Cette année, un groupe de marcheurs s'est joint au défi. Des 26 participants, Francis Cloutier est le seul à avoir fait le tour de l'horloge. Il a marché près de 112 kilomètres sans arrêt.
«C'était très difficile, plus qu'à vélo», explique-t-il, exténué mais fier. «À pied, on n'a pas les pentes descendantes pour se reposer», dit celui qui a roulé ses 24 heures lors des deux présentations précédentes. Parmi les cyclistes, sept ont pédalé sans arrêt, alors que 50 autres ont relevé leur défi personnel.
«On fait ça pour soi-même, mais on le fait aussi pour la cause. Et celle des enfants malades me touche particulièrement», dit François Cloutier.

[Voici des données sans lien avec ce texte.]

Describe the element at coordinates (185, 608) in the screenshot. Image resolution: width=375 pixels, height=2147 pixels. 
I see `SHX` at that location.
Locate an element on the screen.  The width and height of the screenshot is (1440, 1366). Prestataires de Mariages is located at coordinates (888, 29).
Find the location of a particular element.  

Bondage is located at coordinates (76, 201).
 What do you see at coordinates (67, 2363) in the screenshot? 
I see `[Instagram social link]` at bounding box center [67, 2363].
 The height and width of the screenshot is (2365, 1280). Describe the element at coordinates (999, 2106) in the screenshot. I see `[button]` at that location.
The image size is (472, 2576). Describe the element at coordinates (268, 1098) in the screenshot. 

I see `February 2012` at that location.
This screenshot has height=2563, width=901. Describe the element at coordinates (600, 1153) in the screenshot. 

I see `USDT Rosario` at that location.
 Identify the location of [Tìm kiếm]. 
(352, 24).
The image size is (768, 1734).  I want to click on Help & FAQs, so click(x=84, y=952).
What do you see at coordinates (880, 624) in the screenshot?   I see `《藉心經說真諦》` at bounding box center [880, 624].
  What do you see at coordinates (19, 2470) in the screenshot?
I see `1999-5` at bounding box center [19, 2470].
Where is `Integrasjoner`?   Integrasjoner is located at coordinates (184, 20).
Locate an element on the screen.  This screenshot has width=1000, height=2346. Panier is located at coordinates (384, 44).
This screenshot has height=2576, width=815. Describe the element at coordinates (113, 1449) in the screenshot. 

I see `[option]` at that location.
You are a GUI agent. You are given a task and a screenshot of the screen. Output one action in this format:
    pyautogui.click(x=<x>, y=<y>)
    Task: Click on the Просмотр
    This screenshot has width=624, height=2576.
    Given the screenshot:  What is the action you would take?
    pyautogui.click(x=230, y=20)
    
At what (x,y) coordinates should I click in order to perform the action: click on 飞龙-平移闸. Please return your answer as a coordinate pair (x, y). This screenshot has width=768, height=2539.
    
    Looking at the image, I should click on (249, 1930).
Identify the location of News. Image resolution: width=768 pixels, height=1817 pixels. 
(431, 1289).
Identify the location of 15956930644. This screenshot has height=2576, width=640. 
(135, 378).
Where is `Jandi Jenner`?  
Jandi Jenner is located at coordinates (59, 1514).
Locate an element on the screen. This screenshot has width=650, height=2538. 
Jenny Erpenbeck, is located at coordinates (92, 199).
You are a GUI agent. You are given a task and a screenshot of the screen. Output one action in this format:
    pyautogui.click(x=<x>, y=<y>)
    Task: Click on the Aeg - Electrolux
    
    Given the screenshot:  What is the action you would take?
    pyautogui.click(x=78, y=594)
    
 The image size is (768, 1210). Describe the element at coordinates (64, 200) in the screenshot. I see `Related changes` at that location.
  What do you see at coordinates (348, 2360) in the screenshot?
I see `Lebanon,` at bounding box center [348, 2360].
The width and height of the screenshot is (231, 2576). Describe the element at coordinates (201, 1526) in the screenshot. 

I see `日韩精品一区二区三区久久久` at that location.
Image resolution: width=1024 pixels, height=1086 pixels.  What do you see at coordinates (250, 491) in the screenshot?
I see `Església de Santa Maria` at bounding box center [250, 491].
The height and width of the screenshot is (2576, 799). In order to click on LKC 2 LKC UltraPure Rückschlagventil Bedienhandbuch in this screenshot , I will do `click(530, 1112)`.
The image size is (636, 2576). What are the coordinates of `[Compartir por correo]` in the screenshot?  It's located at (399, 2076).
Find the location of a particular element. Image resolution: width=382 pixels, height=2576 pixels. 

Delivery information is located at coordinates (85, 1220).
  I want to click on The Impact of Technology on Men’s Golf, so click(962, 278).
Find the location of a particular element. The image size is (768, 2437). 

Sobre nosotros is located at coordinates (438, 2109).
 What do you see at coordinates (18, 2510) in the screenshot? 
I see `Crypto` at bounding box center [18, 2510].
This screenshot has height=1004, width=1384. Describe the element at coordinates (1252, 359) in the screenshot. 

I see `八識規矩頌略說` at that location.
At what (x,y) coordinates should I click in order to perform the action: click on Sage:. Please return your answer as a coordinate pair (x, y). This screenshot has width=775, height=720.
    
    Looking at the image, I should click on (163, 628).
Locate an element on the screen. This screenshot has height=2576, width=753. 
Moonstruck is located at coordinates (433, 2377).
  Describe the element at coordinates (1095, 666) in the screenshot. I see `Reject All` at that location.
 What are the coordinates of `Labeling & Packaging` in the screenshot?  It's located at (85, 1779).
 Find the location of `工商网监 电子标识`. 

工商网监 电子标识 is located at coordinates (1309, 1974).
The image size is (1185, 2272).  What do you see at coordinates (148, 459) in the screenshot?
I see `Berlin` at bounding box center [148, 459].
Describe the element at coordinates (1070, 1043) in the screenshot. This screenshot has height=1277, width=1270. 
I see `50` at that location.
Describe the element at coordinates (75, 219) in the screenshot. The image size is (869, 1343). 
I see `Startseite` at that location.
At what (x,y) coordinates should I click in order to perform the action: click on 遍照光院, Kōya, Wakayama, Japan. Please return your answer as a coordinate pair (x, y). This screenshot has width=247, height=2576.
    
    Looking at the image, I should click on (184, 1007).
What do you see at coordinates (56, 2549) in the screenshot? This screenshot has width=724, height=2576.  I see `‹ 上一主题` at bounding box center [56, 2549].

La Fondation Rêves d'enfants fête ses 25 ans
La Fondation Rêves d'enfants, qui fête ses 25 ans, a reçu un chèque de 60 192 $. D'ailleurs, l'anniversaire a été souligné par une envolée de 25 papillons monarques. Et, comme le veut maintenant la tradition du 24 heures du Lac-Beauport, un enfant est venu témoigner de l'apport de la Fondation dans sa vie. La petite Lauryanne qui vient de réaliser son rêve de nager avec les dauphins, est montée sur la scène pour remercier les cyclistes.